Lung and head and neck cancer patients who smoked before surgery are more likely to relapse than those who had quit before surgery. Smoking-relapse prevention interventions are needed immediately after surgery to help prevent relapse.
“Cigarette smoking is responsible for 30% of all cancer-related mortalities,” said the study’s corresponding author, Van Nath Simmons, PhD, of the Moffitt Cancer Center in Tampa, FL. “Head and neck and lung cancers are the most strongly linked to tobacco use. Many patients with these cancers make an attempt to quit smoking at the time of diagnosis. However, little attention has been paid to looking at how successful patients are at quitting and what predicts who is likely to resume smoking. This is particularly a concern for cancer patients because continued smoking can be related to cancer recurrence, cancer treatment complications, second primary tumors and poorer quality of life.”

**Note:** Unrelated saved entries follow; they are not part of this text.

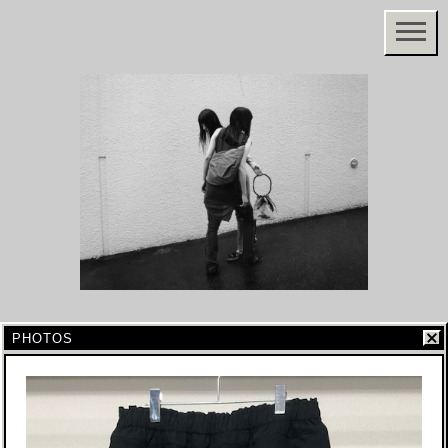
PHOTOS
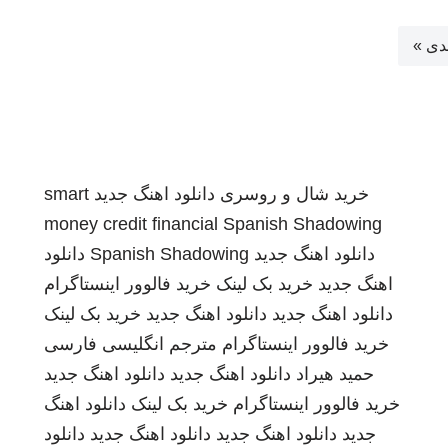
دی »
خرید شال و روسری
دانلود اهنگ جدید
smart
money credit financial
Spanish Shadowing
دانلود اهنگ جدید
Spanish Shadowing
دانلود
اهنگ جدید
خرید بک لینک
خرید فالوور اینستاگرام
دانلود اهنگ جدید
دانلود اهنگ جدید
خرید بک لینک
خرید فالوور اینستاگرام
مترجم انگلیسی فارسی
حمید هیراد
دانلود اهنگ جدید
دانلود اهنگ جدید
خرید فالوور اینستاگرام
خرید بک لینک
دانلود اهنگ
جدید
دانلود اهنگ جدید
دانلود اهنگ جدید
دانلود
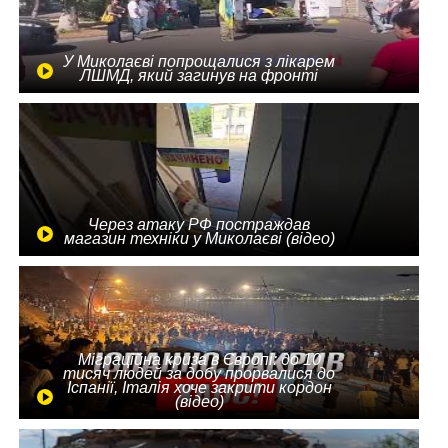
У Миколаєві попрощалися з лікарем
ЛШМД, який загинув на фронті
Через атаку РФ постраждав
магазин техніки у Миколаєві (відео)
Міграційна криза в Європі: до 10
тисяч людей за добу прорвалися до
Іспанії, Італія хоче закрити кордон
(відео)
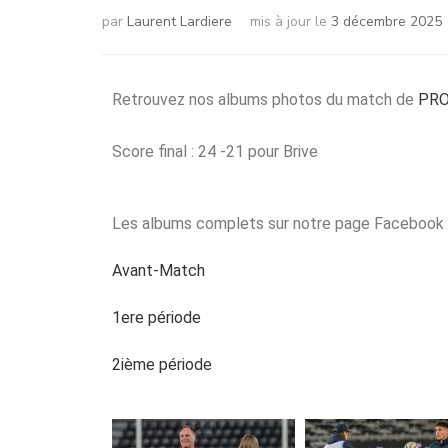
par
Laurent Lardiere
mis à jour le
3 décembre 2025
Retrouvez nos albums photos du match de
PRO
Score final : 24 -21 pour Brive
Les albums complets sur notre page Facebook 
Avant-Match
1ere période
2ième période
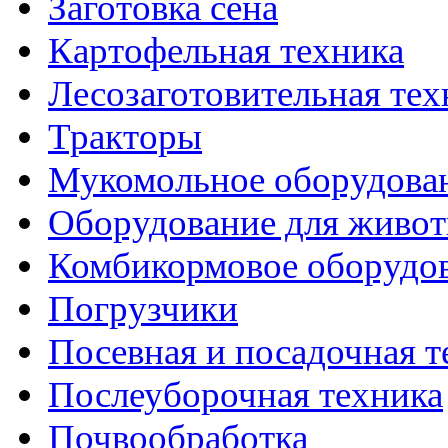
Заготовка сена
Картофельная техника
Лесозаготовительная тех
Тракторы
Мукомольное оборудова
Оборудование для живот
Комбикормовое оборудо
Погрузчики
Посевная и посадочная т
Послеуборочная техника
Почвообработка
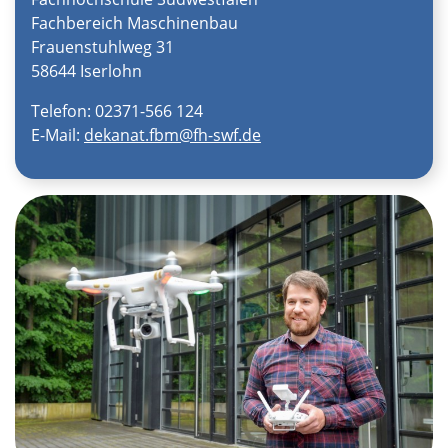
Fachbereich Maschinenbau
Frauenstuhlweg 31
58644 Iserlohn
Telefon: 02371-566 124
E-Mail:
dekanat.fbm@fh-swf.de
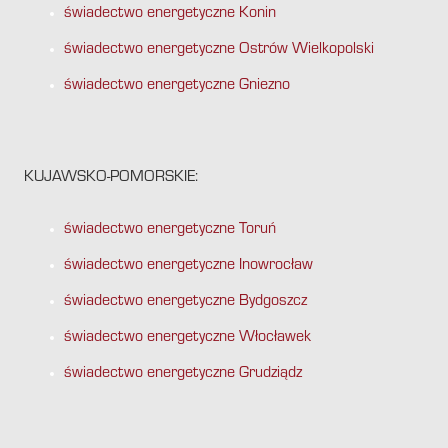
świadectwo energetyczne Konin
świadectwo energetyczne Ostrów Wielkopolski
świadectwo energetyczne Gniezno
KUJAWSKO-POMORSKIE:
świadectwo energetyczne Toruń
świadectwo energetyczne Inowrocław
świadectwo energetyczne Bydgoszcz
świadectwo energetyczne Włocławek
świadectwo energetyczne Grudziądz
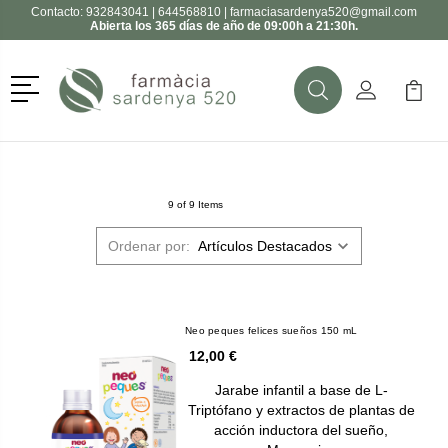
Contacto:
932843041
|
644568810
|
farmaciasardenya520@gmail.com
Abierta los 365 días de año de 09:00h a 21:30h.
Menú
Buscar
Mi Cuenta
Mi Ca
Buscar
9 of 9 Items
Ordenar por:
Neo peques felices sueños 150 mL
12,00 €
Jarabe infantil a base de L-
Triptófano y extractos de plantas de
acción inductora del sueño,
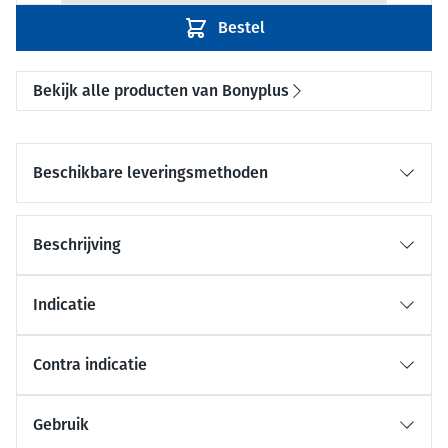
Bestel
Bekijk alle producten van Bonyplus
Beschikbare leveringsmethoden
Beschrijving
Indicatie
Contra indicatie
Gebruik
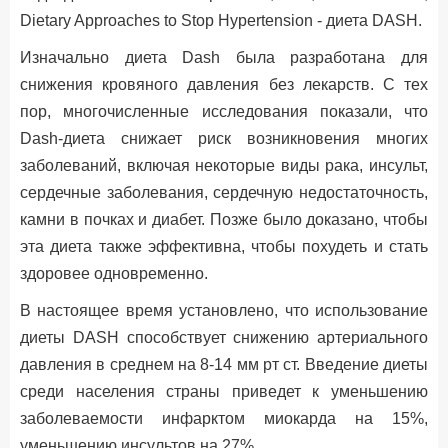
Dietary Approaches to Stop Hypertension - диета DASH.
Изначально диета Dash была разработана для
снижения кровяного давления без лекарств. С тех
пор, многочисленные исследования показали, что
Dash-диета снижает риск возникновения многих
заболеваний, включая некоторые виды рака, инсульт,
сердечные заболевания, сердечную недостаточность,
камни в почках и диабет. Позже было доказано, чтобы
эта диета также эффективна, чтобы похудеть и стать
здоровее одновременно.
В настоящее время установлено, что использование
диеты DASH способствует снижению артериального
давления в среднем на 8-14 мм рт ст. Введение диеты
среди населения страны приведет к уменьшению
заболеваемости инфарктом миокарда на 15%,
уменьшению инсультов на 27%.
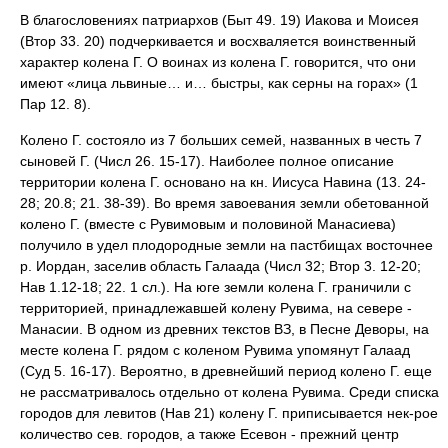
В благословениях патриархов (Быт 49. 19) Иакова и Моисея
(Втор 33. 20) подчеркивается и восхваляется воинственный
характер колена Г. О воинах из колена Г. говорится, что они
имеют «лица львиные… и… быстры, как серны на горах» (1
Пар 12. 8).
Колено Г. состояло из 7 больших семей, названных в честь 7
сыновей Г. (Числ 26. 15-17). Наиболее полное описание
территории колена Г. основано на кн. Иисуса Навина (13. 24-
28; 20.8; 21. 38-39). Во время завоевания земли обетованной
колено Г. (вместе с Рувимовым и половиной Манасиева)
получило в удел плодородные земли на пастбищах восточнее
р. Иордан, заселив область Галаада (Числ 32; Втор 3. 12-20;
Нав 1.12-18; 22. 1 сл.). На юге земли колена Г. граничили с
территорией, принадлежавшей колену Рувима, на севере -
Манасии. В одном из древних текстов ВЗ, в Песне Деворы, на
месте колена Г. рядом с коленом Рувима упомянут Галаад
(Суд 5. 16-17). Вероятно, в древнейший период колено Г. еще
не рассматривалось отдельно от колена Рувима. Среди списка
городов для левитов (Нав 21) колену Г. приписывается нек-рое
количество сев. городов, а также Есевон - прежний центр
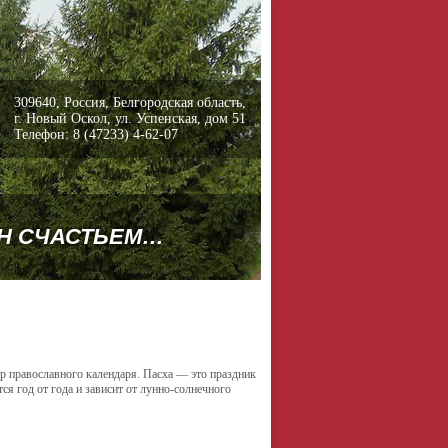
309640, Россия, Белгородская область,
г. Новый Оскол, ул. Успенская, дом 51
Телефон: 8 (47233) 4-62-07
ЕН СЧАСТЬЕМ…
р православного календаря. Пасха — это праздник
ся год от года и зависит от лунно-солнечного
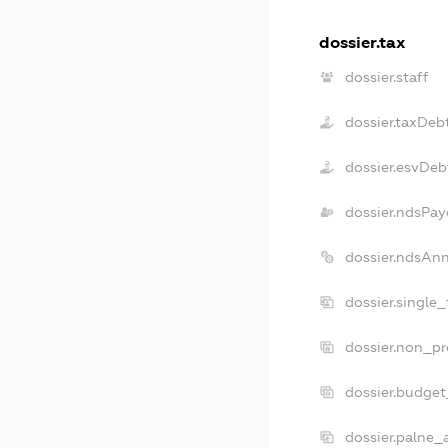
dossier.tax
dossier.staff
dossier.taxDeb
dossier.esvDeb
dossier.ndsPay
dossier.ndsAn
dossier.single
dossier.non_pr
dossier.budge
dossier.palne_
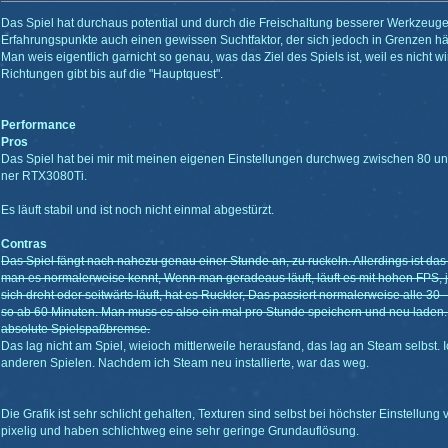
Das Spiel hat durchaus potential und durch die Freischaltung besserer Werkzeu
Erfahrungspunkte auch einen gewissen Suchtfaktor, der sich jedoch in Grenzen häl
Man weis eigentlich garnicht so genau, was das Ziel des Spiels ist, weil es nicht wi
Richtungen gibt bis auf die "Hauptquest".
Performance
Pros
Das Spiel hat bei mir mit meinen eigenen Einstellungen durchweg zwischen 80 un
ner RTX3080Ti.
Es läuft stabil und ist noch nicht einmal abgestürzt.
Contras
Das Spiel fängt nach nahezu genau einer Stunde an, zu ruckeln. Allerdings ist das
man es normalerweise kennt, Wenn man geradeaus läuft, läuft es mit hohen FPS,
sich dreht oder seitwärts läuft, hat es Ruckler, Das passiert normalerweise alle 30
so ab 60 Minuten. Man muss es also ein mal pro Stunde speichern und neu laden. 
absolute Spielspaßbremse.
Das lag nicht am Spiel, wieioch mittlerweile herausfand, das lag an Steam selbst. 
anderen Spielen. Nachdem ich Steam neu installierte, war das weg.
Die Grafik ist sehr schlicht gehalten, Texturen sind selbst bei höchster Einstellu
pixelig und haben schlichtweg eine sehr geringe Grundauflösung.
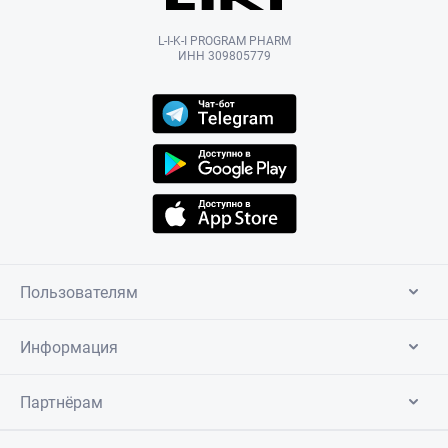
L-I-K-I PROGRAM PHARM
ИНН 309805779
Пользователям
Информация
Партнёрам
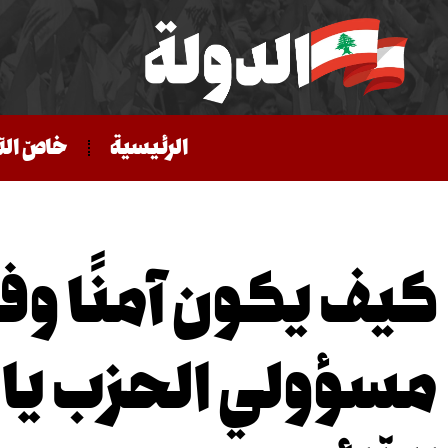
الرئيسية
خاصّ الد
كيف يكون آمنًا وف
مسؤولي الحزب يا 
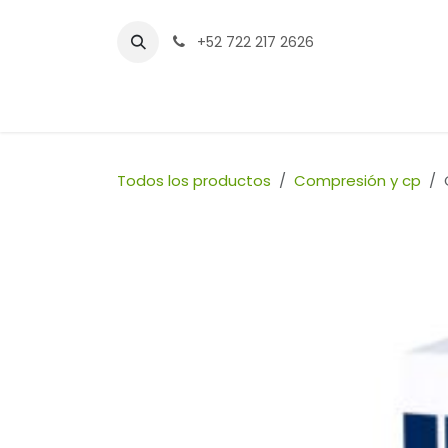
Ir al contenido
+52 722 217 2626
Inicio
Tienda
Sucursales
Contáctenos
Todos los productos
Compresión y cp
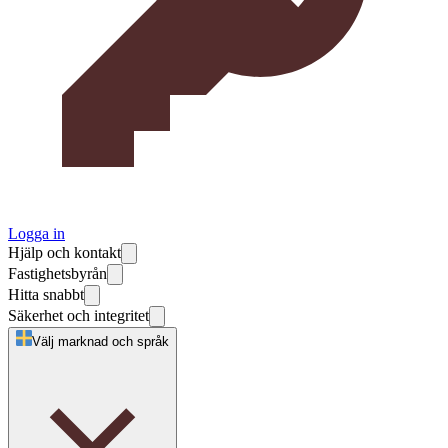
Logga in
Hjälp och kontakt
Fastighetsbyrån
Hitta snabbt
Säkerhet och integritet
Välj marknad och språk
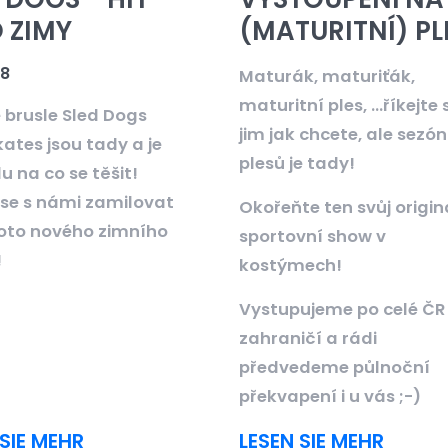
 ZIMY
(MATURITNÍ) PL
18
Maturák, maturiťák,
maturitní ples, ...říkejte s
 brusle Sled Dogs
jim jak chcete, ale sezó
ates jsou tady a je
plesů je tady!
 na co se těšit!
 se s námi zamilovat
Okořeňte ten svůj origin
oto nového zimního
sportovní show v
!
kostýmech!
Vystupujeme po celé ČR 
zahraničí a rádi
předvedeme půlnoční
překvapení i u vás ;-)
 SIE MEHR
LESEN SIE MEHR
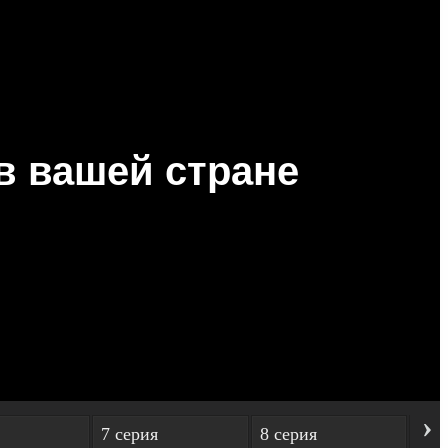
›
7 серия
8 серия
9 с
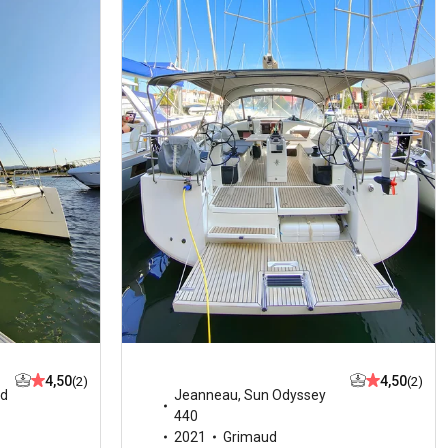
4,50
4,50
(2)
(2)
d
Jeanneau
,
Sun Odyssey
440
2021
Grimaud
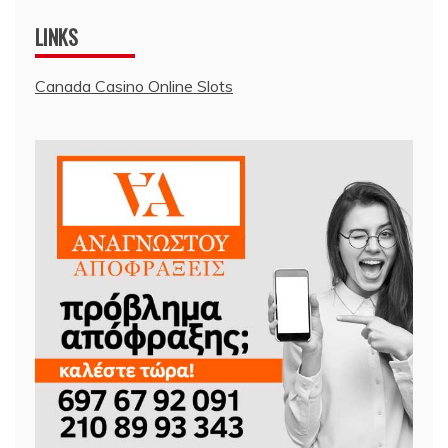
LINKS
Canada Casino Online Slots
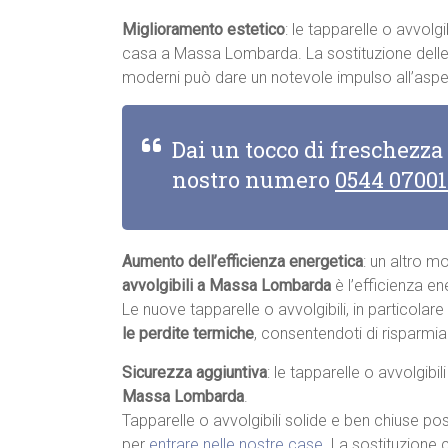
Miglioramento estetico
: le tapparelle o avvolgi
casa a Massa Lombarda. La sostituzione delle t
moderni può dare un notevole impulso all’aspe
Dai un tocco di freschezza
nostro numero
0544 0700
Aumento dell’efficienza energetica
: un altro m
avvolgibili a Massa Lombarda
è l’efficienza en
Le nuove tapparelle o avvolgibili, in particolar
le perdite termiche
, consentendoti di risparmia
Sicurezza aggiuntiva
: le tapparelle o avvolgibi
Massa Lombarda
.
Tapparelle o avvolgibili solide e ben chiuse pos
per
entrare nelle nostre case
. La sostituzione 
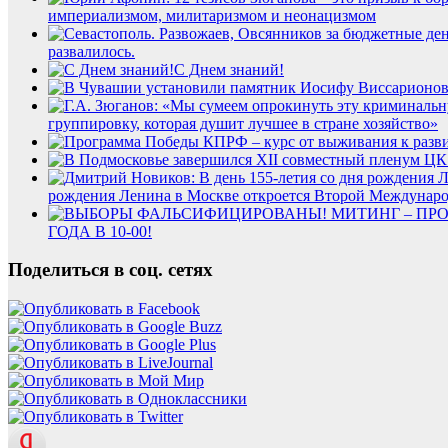
империализмом, милитаризмом и неонацизмом
развалилось.
С Днем знаний!
группировку, которая душит лучшее в стране хозяйство»
рождения Ленина в Москве откроется Второй Междунар
ГОДА В 10-00!
Поделиться в соц. сетях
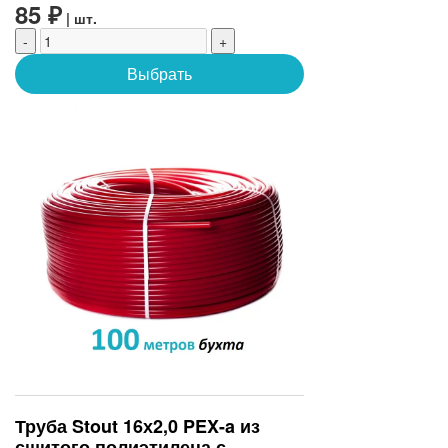
85 ₽
| шт.
-
+
Выбрать
Труба Stout 16х2,0 PEX-a из
сшитого полиэтилена с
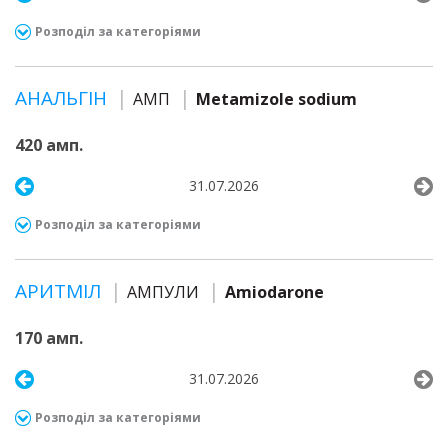
Розподіл за категоріями
АНАЛЬГІН
АМП
Metamizole sodium
420 амп.
31.07.2026
Розподіл за категоріями
АРИТМІЛ
АМПУЛИ
Amiodarone
170 амп.
31.07.2026
Розподіл за категоріями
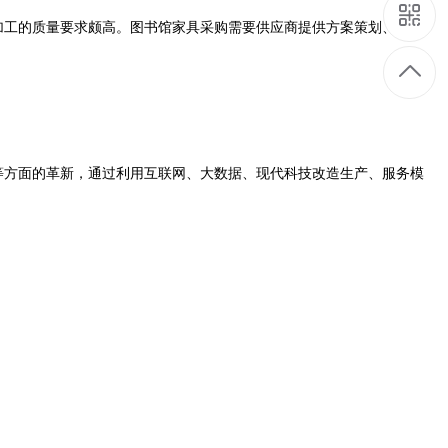
加工的质量要求颇高。图书馆家具采购需要供应商提供方案策划、设计、
等方面的革新，通过利用互联网、大数据、现代科技改造生产、服务模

Study coauthor Thomas H. Brandon, PhD, also of Moffett, stated, “Only a few studies have examined factors associated with smoking relapse among patients with head and neck cancer or lung cancer, and this information is needed to develop smoking-relapse prevention interventions for this population.”
This study sought to examine smoking trajectories among lung and head and neck cancer patients for 12 months after surgery and to test potential predictors of smoking relapse. The participating patients had either quit smoking shortly before or immediately after surgery. Smoking behavior was assessed at 2, 4, 6, and 12 months after surgery. This study was published in Cancer (2012; doi: 10.1002/cncr.27880).
“We found that relapse rates varied significantly depending on a patient’s pre-surgery smoking status,” Simmons explained. “Sixty percent of patients who smoked during the week prior to surgery resumed smoking afterward, contrasted with a 13 percent relapse rate for those who had quit smoking prior to surgery.”
Given the significantly lower relapse rates among those who quit smoking prior to surgery, smoking cessation should be encouraged at diagnosis, the researchers said. Because most relapses occurred shortly after surgery, they recommend that smoking cessation assistance is important before and after surgery.
The researchers also found that factors such as high fears regarding cancer recurrence, greater proneness to depression, and less belief in their ability to quit smoking predicted smoking relapse.
“Cancer patients are highly motivated to quit, so receiving a cancer diagnosis can be viewed as a ‘teachable moment’ for delivering smoking cessation and relapse prevention interventions,” Brandon said.
“Cancer patients need to know that it’s never too late to quit,” Simmons said. “Of course, it would be best if they quit smoking before getting cancer; but barring that, they should quit as soon as they get diagnosed. And with a little assistance, there is no reason that they can’t succeed.